Variable rate reverse repo auctions indicate monetary tightening, say analysts

The decision of Reserve Bank India (RBI) to conduct four variable rate reverse repo (VRRR) auctions to absorb excess liquidity from the banking system could be the beginning of its imminent exit from unconventional monetary easing, said bankers and analysts.

“The RBI policy is pragmatic and strikes a fine balance between stance and strategy. While the policy stance continues to be accommodative to continuously support growth, a strategy of careful recalibration of liquidity management is clearly indicated with the roll-out of VRRR,” said State Bank of India Chairman Dinesh Kumar Khara.

“The policy has also nudged banks to shift to an alternate reference rate with the discontinuation of LIBOR. The extension of on-tap TLTRO scheme and the deferral of deadline for meeting the operational parameters for stressed entities will help corporates navigate through the pandemic with a degree of certainty,” he added.

Crisil said RBI’s announcement of greater absorption of surplus liquidity through VRRR operations “could be read as the beginning of its imminent exit from unconventional monetary easing.”

The agency said the RBI had reiterated its support to economic recovery as of now by maintaining low rates and conducive financial conditions. “However, with growth expected to gain momentum in the second half of this fiscal, and inflation remaining elevated, we expect monetary policy to tighten in the coming months,” Crisil said.

“The U.S. Federal Reserve is also expected to begin tapering bond purchases by end-2021, further reducing scope for the RBI to continue its present policy stance. We therefore, expect a hike in repo rate by 25 basis points (bps) by end-fiscal 2022,” it added.
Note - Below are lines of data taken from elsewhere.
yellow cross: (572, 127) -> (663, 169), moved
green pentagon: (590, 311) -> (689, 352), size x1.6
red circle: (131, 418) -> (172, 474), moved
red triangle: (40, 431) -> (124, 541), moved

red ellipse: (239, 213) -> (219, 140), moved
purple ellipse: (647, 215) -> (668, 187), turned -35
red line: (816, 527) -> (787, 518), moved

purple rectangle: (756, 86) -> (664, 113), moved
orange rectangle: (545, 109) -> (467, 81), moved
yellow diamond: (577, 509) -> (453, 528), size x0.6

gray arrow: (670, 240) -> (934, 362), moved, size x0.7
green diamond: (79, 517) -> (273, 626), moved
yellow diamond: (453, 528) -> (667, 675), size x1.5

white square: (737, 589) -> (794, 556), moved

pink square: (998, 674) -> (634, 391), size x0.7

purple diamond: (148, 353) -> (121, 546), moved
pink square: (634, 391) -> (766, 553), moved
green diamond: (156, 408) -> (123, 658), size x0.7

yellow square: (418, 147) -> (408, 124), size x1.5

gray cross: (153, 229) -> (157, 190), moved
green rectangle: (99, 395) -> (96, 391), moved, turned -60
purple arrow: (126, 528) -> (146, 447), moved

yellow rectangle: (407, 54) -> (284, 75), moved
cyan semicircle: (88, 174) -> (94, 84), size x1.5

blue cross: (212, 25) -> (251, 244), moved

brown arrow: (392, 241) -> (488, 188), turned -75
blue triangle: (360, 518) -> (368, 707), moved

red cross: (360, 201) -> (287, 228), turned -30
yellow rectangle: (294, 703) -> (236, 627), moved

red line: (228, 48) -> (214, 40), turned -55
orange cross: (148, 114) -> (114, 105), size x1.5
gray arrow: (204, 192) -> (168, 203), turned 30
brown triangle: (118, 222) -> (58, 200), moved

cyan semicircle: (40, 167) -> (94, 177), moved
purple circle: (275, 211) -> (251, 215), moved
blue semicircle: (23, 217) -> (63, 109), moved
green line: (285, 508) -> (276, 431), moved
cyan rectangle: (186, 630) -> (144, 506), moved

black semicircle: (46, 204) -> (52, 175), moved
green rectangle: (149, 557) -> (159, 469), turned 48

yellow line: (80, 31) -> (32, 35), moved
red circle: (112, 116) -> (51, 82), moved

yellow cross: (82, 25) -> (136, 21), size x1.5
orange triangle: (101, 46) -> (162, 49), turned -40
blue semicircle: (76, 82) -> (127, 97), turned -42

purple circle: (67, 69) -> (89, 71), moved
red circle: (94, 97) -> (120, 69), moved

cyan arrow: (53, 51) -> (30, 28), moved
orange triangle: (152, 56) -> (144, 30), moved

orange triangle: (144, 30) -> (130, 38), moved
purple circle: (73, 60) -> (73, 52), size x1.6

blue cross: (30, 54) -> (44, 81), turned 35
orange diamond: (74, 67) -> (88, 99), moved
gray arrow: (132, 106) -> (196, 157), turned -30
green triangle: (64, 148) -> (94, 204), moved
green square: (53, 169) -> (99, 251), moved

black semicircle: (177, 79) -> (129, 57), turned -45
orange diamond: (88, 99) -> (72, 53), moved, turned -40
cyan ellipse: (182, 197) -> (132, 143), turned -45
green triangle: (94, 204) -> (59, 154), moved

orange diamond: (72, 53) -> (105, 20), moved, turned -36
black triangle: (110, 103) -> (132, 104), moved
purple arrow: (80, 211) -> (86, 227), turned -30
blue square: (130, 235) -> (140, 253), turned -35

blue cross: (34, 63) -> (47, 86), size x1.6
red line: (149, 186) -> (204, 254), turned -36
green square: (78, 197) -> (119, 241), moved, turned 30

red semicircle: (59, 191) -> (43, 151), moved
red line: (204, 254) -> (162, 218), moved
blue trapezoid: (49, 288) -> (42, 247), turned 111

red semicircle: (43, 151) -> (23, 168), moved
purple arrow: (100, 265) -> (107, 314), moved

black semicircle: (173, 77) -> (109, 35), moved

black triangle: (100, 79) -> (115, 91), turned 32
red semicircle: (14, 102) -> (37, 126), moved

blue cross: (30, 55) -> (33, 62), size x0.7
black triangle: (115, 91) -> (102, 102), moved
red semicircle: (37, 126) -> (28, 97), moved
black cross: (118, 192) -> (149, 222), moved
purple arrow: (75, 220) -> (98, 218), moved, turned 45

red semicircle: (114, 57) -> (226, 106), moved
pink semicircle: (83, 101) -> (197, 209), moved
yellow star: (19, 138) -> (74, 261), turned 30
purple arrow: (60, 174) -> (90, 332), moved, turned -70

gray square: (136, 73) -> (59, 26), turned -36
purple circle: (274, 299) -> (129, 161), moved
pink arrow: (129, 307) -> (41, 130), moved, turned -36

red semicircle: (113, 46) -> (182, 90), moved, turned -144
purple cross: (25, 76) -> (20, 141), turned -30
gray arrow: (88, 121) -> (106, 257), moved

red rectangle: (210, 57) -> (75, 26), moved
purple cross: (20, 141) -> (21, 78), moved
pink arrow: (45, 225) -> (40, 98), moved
Uday Shankar, president, FICCI, said the RBI’s decision to continue with the accommodative stance, until necessary, to revive growth, was comforting when there was an expectation about the normalisation of the monetary policy.

“The central bank has thoughtfully navigated the monetary policy through the pandemic. We are confident that the same thoughtfulness will continue in the future, especially in view of an anticipated third wave and the continuing softness in the economy,” he said.

“On the economic front, despite the uptick, we believe that it is important that a stimulus is provided by the government to give a thrust to consumption. The timing of such measures will be apt at this juncture as the festive season is about to begin,” he added.